Task directions
This exercise asks for every line of the material that includes the word "voor".

Material to process
::::

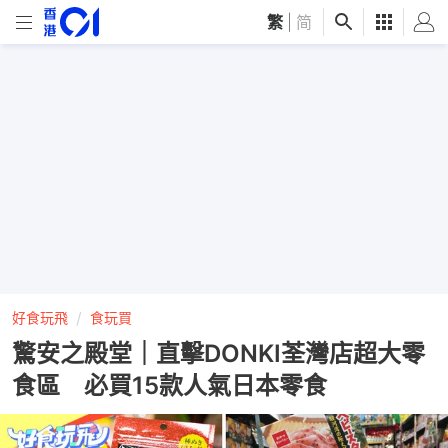
繁
|
简
好食玩飛
食玩買
驚安之殿堂｜直擊DONKI荃灣店超大零
食區 必買15款人氣日本零食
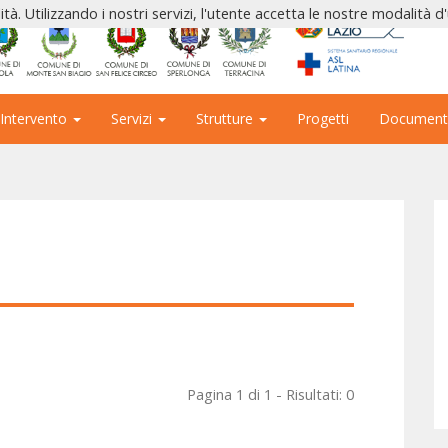
ità. Utilizzando i nostri servizi, l'utente accetta le nostre modalità d
 Intervento
Servizi
Strutture
Progetti
Document
Pagina 1 di 1 - Risultati: 0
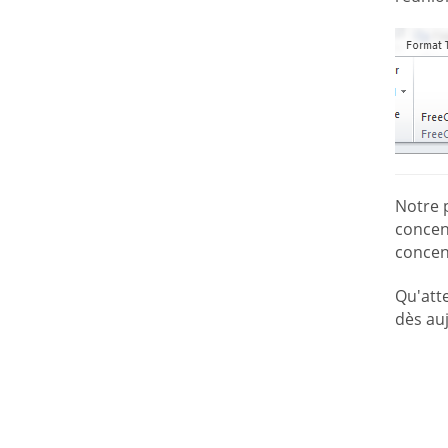
Notre p
concent
concent
Qu'att
dès auj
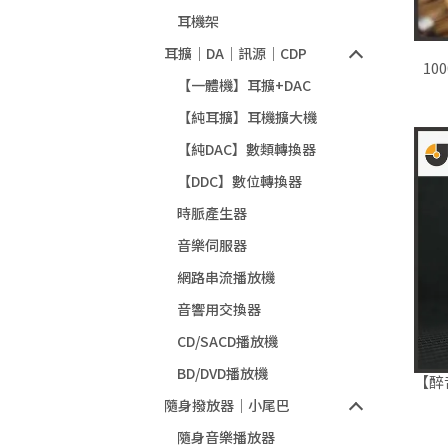
耳機架
耳擴｜DA｜訊源｜CDP
10
【一體機】耳擴+DAC
【純耳擴】耳機擴大機
【純DAC】數類轉換器
【DDC】數位轉換器
時脈產生器
音樂伺服器
網路串流播放機
音響用交換器
CD/SACD播放機
BD/DVD播放機
【醉音
隨身撥放器｜小尾巴
隨身音樂播放器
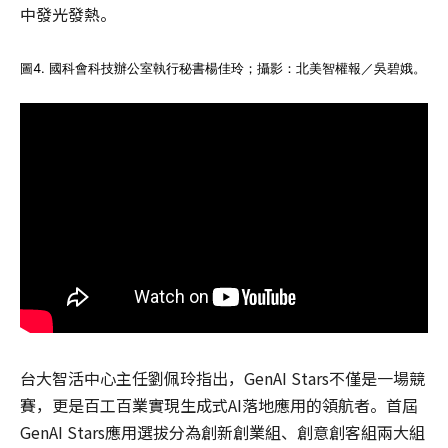
中發光發熱。
圖4. 國科會科技辦公室執行秘書楊佳玲；攝影：北美智權報／吳碧娥。
台大智活中心主任劉佩玲指出，GenAI Stars不僅是一場競
賽，更是百工百業實現生成式AI落地應用的領航者。首屆
GenAI Stars應用選拔分為創新創業組、創意創客組兩大組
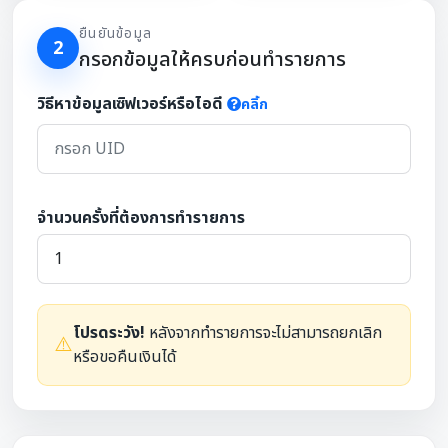
ยืนยันข้อมูล
2
กรอกข้อมูลให้ครบก่อนทำรายการ
วิธีหาข้อมูลเซิฟเวอร์หรือไอดี
คลิ้ก
จำนวนครั้งที่ต้องการทำรายการ
โปรดระวัง!
หลังจากทำรายการจะไม่สามารถยกเลิก
⚠️
หรือขอคืนเงินได้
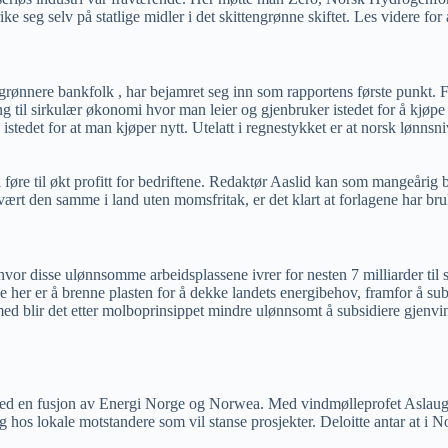
rike seg selv på statlige midler i det skittengrønne skiftet. Les videre fo
 grønnere bankfolk , har bejamret seg inn som rapportens første punkt.
ang til sirkulær økonomi hvor man leier og gjenbruker istedet for å kjøp
istedet for at man kjøper nytt. Utelatt i regnestykket er at norsk lønnsni
l føre til økt profitt for bedriftene. Redaktør Aaslid kan som mangeårig
vært den samme i land uten momsfritak, er det klart at forlagene har brukt 
r disse ulønnsomme arbeidsplassene ivrer for nesten 7 milliarder til sir
 her er å brenne plasten for å dekke landets energibehov, framfor å subs
med blir det etter molboprinsippet mindre ulønnsomt å subsidiere gjenvi
d en fusjon av Energi Norge og Norwea. Med vindmølleprofet Aslaug Hag
g hos lokale motstandere som vil stanse prosjekter. Deloitte antar at i N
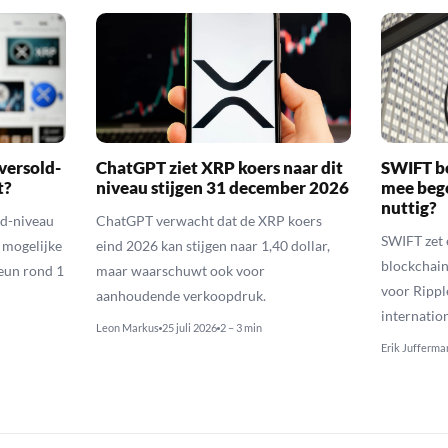
versold-
ChatGPT ziet XRP koers naar dit
SWIFT b
t?
niveau stijgen 31 december 2026
mee bego
nuttig?
ld-niveau
ChatGPT verwacht dat de XRP koers
SWIFT zet 
n mogelijke
eind 2026 kan stijgen naar 1,40 dollar,
blockchain
eun rond 1
maar waarschuwt ook voor
voor Rippl
aanhoudende verkoopdruk.
internatio
Leon Markus
25 juli 2026
2 – 3 min
Erik Jufferma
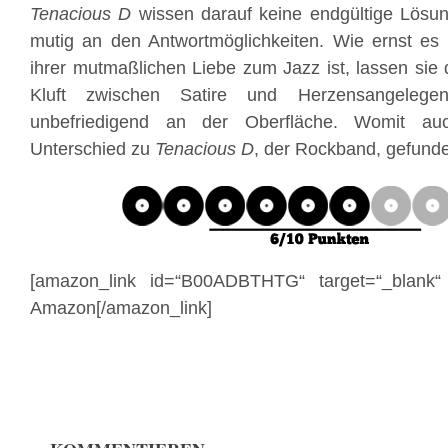
Tenacious D
wissen darauf keine endgültige Lösun
mutig an den Antwortmöglichkeiten. Wie ernst es 
ihrer mutmaßlichen Liebe zum Jazz ist, lassen sie 
Kluft zwischen Satire und Herzensangelegenh
unbefriedigend an der Oberfläche. Womit au
Unterschied zu
Tenacious D
, der Rockband, gefunde
[amazon_link id=“B00ADBTHTG“ target=“_blank
Amazon[/amazon_link]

::::

Answer to the exercise
maar waarschuwt ook voor
voor Rippl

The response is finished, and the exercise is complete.